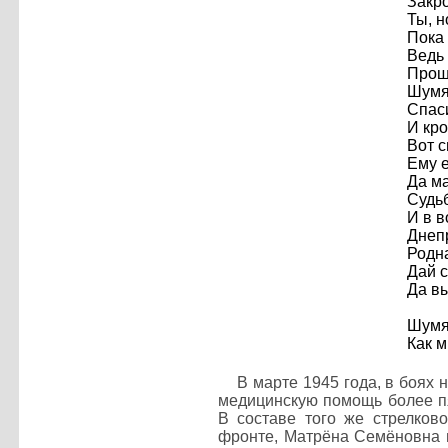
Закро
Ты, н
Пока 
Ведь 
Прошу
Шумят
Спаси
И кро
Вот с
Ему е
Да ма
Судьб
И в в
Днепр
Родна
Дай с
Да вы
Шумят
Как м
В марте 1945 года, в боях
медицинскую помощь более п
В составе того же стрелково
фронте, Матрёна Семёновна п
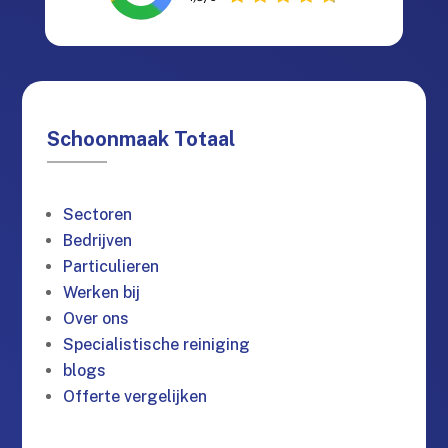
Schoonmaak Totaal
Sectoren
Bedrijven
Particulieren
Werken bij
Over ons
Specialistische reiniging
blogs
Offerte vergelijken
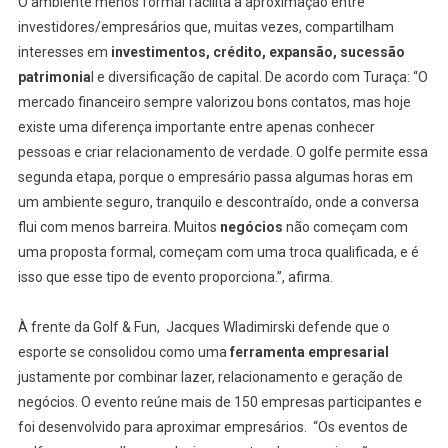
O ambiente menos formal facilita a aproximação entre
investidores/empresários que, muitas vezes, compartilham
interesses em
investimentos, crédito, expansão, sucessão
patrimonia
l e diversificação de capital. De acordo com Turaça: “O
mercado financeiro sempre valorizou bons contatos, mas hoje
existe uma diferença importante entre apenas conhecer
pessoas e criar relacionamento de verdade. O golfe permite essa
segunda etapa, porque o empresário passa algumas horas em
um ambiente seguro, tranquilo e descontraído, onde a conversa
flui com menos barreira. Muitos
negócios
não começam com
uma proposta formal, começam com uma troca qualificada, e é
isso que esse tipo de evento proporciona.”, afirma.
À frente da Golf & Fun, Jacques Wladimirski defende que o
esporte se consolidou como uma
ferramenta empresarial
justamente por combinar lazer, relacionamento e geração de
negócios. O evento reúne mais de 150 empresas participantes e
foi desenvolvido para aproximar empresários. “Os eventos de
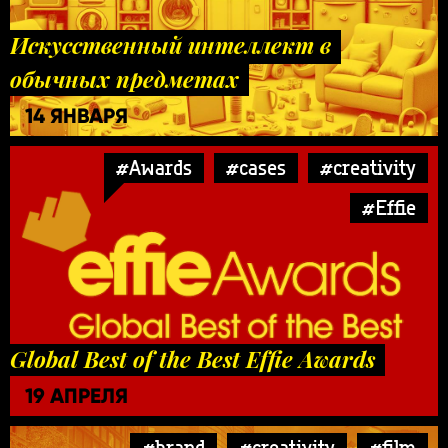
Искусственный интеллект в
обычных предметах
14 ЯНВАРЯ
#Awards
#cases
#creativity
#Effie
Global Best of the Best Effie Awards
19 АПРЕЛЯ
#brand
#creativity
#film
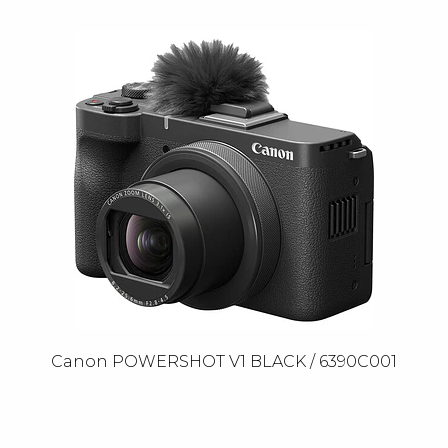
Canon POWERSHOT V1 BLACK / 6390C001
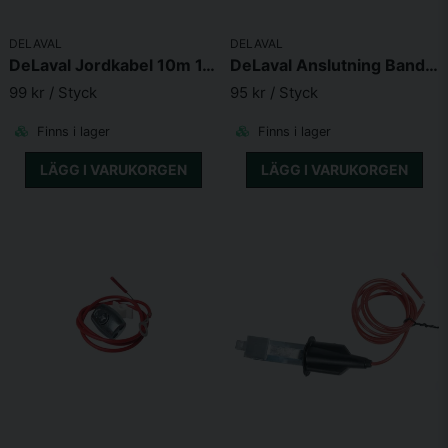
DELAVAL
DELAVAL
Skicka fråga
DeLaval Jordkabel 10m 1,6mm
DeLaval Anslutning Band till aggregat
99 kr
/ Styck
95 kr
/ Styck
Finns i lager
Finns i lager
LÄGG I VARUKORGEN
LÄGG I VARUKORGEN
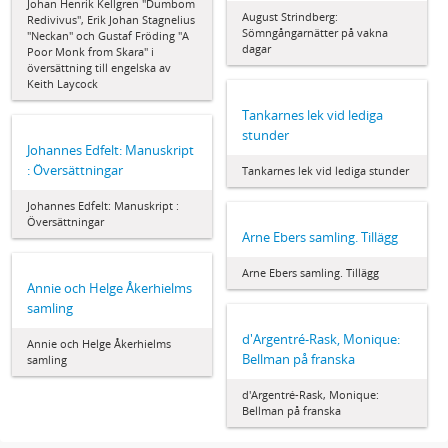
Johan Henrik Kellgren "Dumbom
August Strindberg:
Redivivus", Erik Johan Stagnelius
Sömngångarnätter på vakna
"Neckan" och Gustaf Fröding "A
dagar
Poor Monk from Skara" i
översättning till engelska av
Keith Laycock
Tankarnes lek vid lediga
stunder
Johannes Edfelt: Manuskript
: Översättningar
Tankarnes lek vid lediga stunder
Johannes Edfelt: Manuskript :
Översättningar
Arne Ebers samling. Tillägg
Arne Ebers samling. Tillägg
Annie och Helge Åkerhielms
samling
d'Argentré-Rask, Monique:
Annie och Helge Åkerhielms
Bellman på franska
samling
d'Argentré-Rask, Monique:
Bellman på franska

Assigned task
The full listing above, duplicated exactly and without its pictures, is the answer.

Output of the exercise
Закро
Ты, н
Пока 
Ведь 
Прошу
Шумят
Спаси
И кро
Вот с
Ему е
Да ма
Судьб
И в в
Днепр
Родна
Дай с
Да вы
Шумят
Как м
В марте 1945 года, в боях
медицинскую помощь более п
В составе того же стрелково
фронте, Матрёна Семёновна п
Schoonmaak Totaal
Sectoren
Bedrijven
Particulieren
Werken bij
Over ons
Specialistische reiniging
blogs
Offerte vergelijken
O ambiente menos formal facilita a aproximação entre
investidores/empresários que, muitas vezes, compartilham
interesses em
investimentos, crédito, expansão, sucessão
patrimonia
l e diversificação de capital. De acordo com Turaça: “O
mercado financeiro sempre valorizou bons contatos, mas hoje
existe uma diferença importante entre apenas conhecer
pessoas e criar relacionamento de verdade. O golfe permite essa
segunda etapa, porque o empresário passa algumas horas em
um ambiente seguro, tranquilo e descontraído, onde a conversa
flui com menos barreira. Muitos
negócios
não começam com
uma proposta formal, começam com uma troca qualificada, e é
isso que esse tipo de evento proporciona.”, afirma.
À frente da Golf & Fun, Jacques Wladimirski defende que o
esporte se consolidou como uma
ferramenta empresarial
justamente por combinar lazer, relacionamento e geração de
negócios. O evento reúne mais de 150 empresas participantes e
foi desenvolvido para aproximar empresários. “Os eventos de
Искусственный интеллект в
обычных предметах
14 ЯНВАРЯ
#Awards
#cases
#creativity
#Effie
Global Best of the Best Effie Awards
19 АПРЕЛЯ
#brand
#creativity
#film
Canon POWERSHOT V1 BLACK / 6390C001
DELAVAL
DELAVAL
Skicka fråga
DeLaval Jordkabel 10m 1,6mm
DeLaval Anslutning Band till aggregat
99 kr
/ Styck
95 kr
/ Styck
Finns i lager
Finns i lager
LÄGG I VARUKORGEN
LÄGG I VARUKORGEN
Johan Henrik Kellgren "Dumbom
August Strindberg:
Redivivus", Erik Johan Stagnelius
Sömngångarnätter på vakna
"Neckan" och Gustaf Fröding "A
dagar
Poor Monk from Skara" i
översättning till engelska av
Keith Laycock
Tankarnes lek vid lediga
stunder
Johannes Edfelt: Manuskript
: Översättningar
Tankarnes lek vid lediga stunder
Johannes Edfelt: Manuskript :
Översättningar
Arne Ebers samling. Tillägg
Arne Ebers samling. Tillägg
Annie och Helge Åkerhielms
samling
d'Argentré-Rask, Monique:
Annie och Helge Åkerhielms
Bellman på franska
samling
d'Argentré-Rask, Monique:
Bellman på franska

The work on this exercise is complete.